WORK REQUEST:
Please show every line from the entries that carries the word "Username".

____ DATA

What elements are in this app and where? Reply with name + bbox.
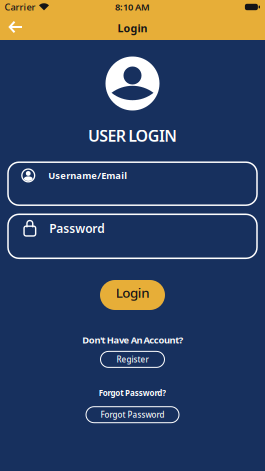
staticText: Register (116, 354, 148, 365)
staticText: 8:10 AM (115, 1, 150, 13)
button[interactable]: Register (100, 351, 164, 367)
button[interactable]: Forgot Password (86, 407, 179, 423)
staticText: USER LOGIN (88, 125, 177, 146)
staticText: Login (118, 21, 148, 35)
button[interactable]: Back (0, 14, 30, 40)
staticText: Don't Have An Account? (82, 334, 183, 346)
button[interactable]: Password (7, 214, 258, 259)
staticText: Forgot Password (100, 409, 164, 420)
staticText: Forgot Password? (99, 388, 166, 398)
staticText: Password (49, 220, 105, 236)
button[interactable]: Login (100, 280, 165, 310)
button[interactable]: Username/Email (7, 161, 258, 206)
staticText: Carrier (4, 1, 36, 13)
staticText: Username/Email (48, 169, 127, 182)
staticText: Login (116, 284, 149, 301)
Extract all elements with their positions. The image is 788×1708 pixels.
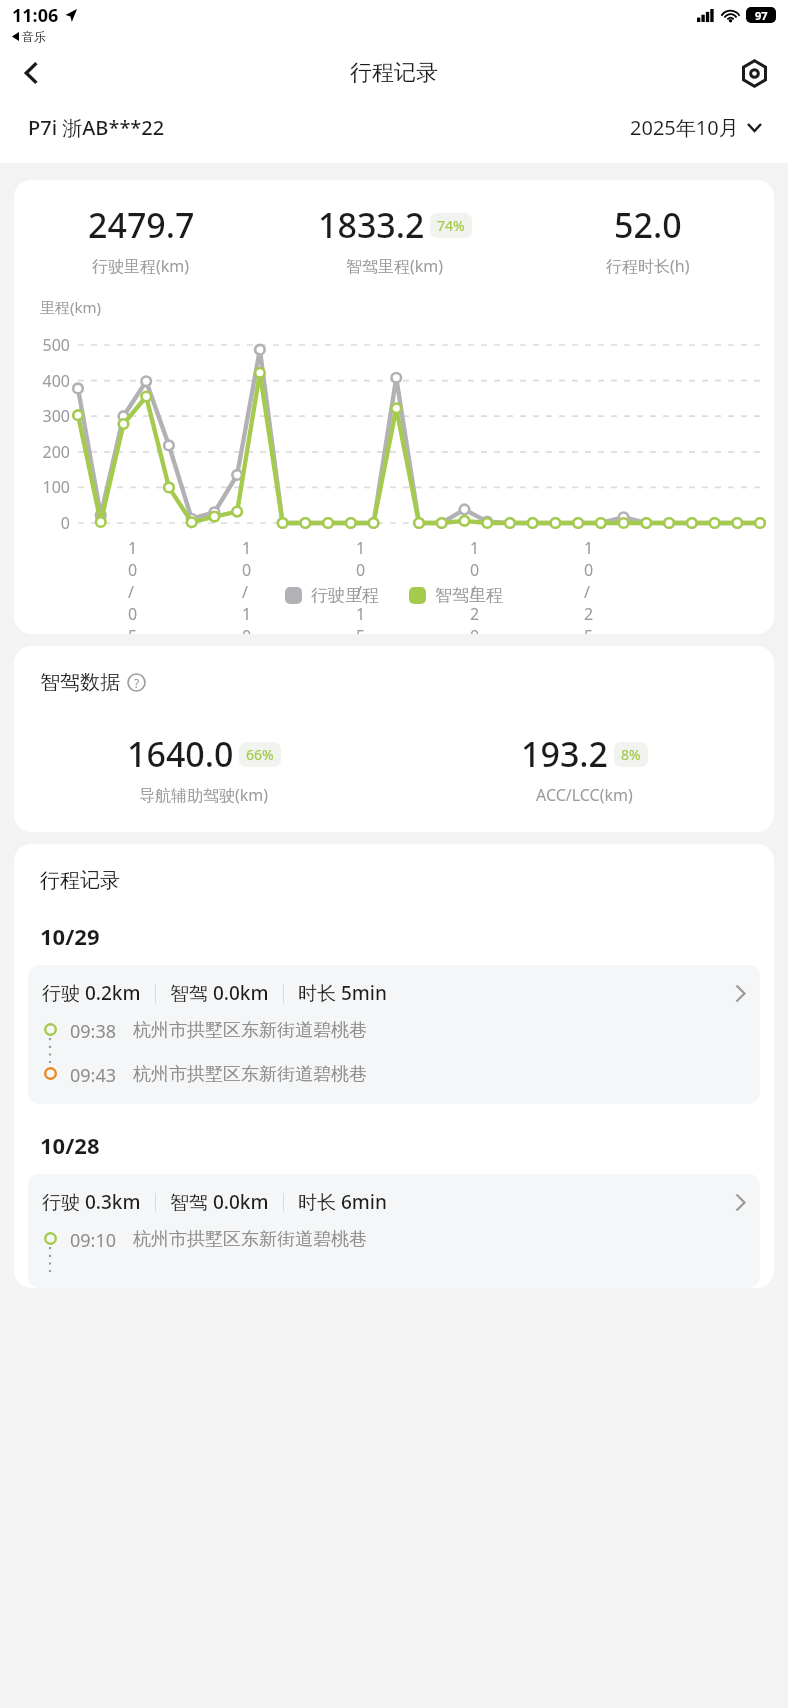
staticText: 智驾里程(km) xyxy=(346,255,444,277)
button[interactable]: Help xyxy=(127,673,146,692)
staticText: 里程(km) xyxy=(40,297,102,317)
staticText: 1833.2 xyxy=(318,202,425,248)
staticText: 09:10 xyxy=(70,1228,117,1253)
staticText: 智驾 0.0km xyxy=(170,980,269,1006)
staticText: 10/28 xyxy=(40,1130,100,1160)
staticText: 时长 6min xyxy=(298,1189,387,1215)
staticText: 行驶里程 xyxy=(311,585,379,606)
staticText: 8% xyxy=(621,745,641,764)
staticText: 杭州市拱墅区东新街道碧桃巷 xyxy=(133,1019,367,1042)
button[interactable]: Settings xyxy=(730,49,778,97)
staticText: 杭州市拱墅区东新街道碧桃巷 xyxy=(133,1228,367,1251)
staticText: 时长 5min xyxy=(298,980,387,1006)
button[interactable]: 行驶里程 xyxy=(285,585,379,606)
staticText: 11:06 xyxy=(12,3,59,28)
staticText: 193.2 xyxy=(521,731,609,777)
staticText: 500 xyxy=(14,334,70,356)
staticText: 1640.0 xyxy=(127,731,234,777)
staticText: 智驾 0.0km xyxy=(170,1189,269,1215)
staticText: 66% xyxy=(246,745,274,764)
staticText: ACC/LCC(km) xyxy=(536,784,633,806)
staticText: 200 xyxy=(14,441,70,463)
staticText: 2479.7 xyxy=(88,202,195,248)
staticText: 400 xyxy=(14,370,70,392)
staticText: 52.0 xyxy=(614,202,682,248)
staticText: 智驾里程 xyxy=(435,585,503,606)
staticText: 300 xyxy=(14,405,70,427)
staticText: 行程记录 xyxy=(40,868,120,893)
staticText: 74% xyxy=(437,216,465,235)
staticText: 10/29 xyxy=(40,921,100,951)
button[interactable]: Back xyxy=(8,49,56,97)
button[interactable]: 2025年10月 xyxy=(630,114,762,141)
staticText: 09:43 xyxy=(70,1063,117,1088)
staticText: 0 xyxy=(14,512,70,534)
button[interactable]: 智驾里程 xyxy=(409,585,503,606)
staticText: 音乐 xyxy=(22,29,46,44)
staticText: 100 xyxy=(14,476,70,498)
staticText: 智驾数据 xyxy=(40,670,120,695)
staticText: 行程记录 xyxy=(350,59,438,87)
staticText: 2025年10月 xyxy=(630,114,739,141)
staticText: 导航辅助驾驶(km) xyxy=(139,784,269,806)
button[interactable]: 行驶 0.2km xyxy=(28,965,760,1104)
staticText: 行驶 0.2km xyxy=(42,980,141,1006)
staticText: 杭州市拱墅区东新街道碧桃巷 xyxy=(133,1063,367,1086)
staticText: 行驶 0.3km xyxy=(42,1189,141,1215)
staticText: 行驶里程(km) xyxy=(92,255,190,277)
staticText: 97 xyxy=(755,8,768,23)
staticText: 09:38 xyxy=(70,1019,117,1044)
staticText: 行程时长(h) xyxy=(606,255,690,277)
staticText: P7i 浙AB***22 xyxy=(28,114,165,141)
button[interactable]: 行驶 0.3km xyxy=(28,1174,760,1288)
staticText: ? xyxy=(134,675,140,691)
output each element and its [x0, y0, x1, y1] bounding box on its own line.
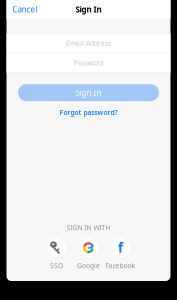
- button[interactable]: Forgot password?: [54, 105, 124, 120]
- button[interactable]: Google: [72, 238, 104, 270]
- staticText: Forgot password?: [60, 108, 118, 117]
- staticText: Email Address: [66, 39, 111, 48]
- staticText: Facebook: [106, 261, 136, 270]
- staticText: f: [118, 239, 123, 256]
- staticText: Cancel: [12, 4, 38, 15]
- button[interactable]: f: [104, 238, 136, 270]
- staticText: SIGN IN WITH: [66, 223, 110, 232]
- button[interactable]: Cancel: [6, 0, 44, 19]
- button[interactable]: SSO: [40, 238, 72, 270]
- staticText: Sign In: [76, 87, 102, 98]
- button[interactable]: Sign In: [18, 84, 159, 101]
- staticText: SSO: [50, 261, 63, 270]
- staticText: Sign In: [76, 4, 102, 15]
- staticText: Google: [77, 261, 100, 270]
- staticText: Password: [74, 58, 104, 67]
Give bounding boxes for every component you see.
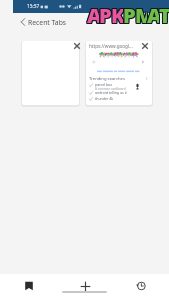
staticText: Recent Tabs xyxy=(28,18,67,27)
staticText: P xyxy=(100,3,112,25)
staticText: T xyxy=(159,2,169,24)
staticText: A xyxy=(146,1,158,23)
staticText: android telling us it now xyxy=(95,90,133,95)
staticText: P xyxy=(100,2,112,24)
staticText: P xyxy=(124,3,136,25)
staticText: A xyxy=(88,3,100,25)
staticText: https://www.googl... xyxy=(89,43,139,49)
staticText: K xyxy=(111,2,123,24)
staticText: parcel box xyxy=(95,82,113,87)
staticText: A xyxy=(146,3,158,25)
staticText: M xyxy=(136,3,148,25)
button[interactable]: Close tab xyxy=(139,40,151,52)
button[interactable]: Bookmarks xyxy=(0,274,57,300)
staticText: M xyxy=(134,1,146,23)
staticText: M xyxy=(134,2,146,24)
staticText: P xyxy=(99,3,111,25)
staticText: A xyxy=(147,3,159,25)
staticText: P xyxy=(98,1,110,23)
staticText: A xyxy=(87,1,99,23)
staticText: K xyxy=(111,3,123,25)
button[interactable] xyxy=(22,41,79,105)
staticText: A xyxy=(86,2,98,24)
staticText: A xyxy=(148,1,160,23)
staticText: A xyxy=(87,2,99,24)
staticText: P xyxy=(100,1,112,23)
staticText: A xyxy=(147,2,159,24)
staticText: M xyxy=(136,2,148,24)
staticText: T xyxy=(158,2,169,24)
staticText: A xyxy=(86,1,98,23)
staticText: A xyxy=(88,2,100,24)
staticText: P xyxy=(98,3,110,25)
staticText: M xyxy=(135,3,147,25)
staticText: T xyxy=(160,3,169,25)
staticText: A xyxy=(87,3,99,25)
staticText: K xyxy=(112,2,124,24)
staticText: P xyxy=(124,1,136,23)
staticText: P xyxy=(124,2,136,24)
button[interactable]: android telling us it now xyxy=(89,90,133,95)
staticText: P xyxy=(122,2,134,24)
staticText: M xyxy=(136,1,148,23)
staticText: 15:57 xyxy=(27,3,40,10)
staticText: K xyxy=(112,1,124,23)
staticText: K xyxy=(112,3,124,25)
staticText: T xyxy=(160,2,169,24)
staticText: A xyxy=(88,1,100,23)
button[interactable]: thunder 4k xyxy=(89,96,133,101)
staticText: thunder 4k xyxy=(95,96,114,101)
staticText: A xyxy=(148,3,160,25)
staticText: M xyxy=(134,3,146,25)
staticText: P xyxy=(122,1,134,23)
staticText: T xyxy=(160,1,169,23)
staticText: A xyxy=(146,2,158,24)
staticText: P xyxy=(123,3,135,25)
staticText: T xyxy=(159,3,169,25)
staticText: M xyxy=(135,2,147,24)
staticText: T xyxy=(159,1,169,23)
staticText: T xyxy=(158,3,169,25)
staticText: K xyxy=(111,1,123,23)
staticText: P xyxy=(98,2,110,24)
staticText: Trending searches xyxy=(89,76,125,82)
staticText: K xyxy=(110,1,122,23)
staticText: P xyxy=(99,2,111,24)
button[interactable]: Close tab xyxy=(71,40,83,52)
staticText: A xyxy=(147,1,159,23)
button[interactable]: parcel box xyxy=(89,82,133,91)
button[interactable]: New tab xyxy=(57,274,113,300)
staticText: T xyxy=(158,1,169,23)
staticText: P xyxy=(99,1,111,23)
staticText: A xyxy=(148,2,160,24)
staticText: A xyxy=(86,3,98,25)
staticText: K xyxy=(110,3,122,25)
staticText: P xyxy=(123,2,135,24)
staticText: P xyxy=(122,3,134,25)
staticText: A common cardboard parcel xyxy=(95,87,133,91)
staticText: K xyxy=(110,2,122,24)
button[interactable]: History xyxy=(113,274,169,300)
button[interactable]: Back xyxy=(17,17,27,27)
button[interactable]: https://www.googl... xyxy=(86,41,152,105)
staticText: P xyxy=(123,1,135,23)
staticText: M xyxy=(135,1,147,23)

________

SOLUTION FOR THIS TASK:
button[interactable]: Username/Email (7, 161, 258, 206)
staticText: Username/Email (48, 169, 127, 182)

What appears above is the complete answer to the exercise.